### Goal of the exercise
The word "Контейнери" occurs in some of the lines below; copy each of those lines.

### Dataset excerpts

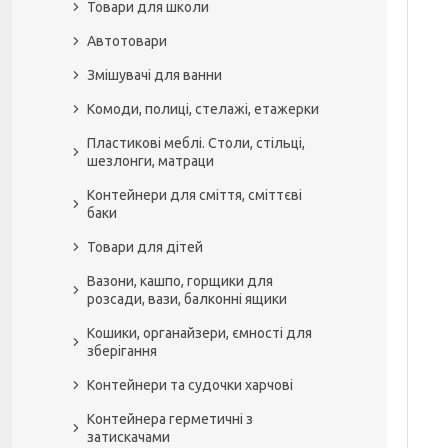
Товари для школи
Автотовари
Змішувачі для ванни
Комоди, полиці, стелажі, етажерки
Пластикові меблі. Столи, стільці,
шезлонги, матраци
Контейнери для сміття, сміттєві
баки
Товари для дітей
Вазони, кашпо, горщики для
розсади, вази, балконні ящики
Кошики, органайзери, ємності для
зберігання
Контейнери та судочки харчові
Контейнера герметичні з
затискачами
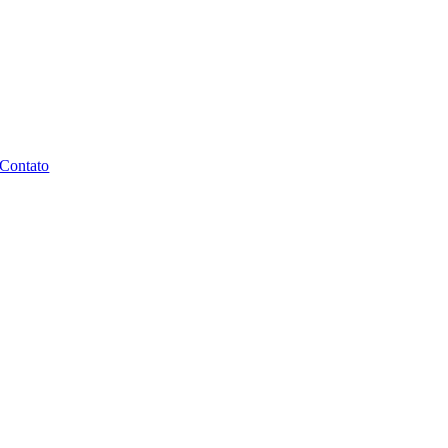
Contato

### Expected answer
Контейнери для сміття, сміттєві
Контейнери та судочки харчові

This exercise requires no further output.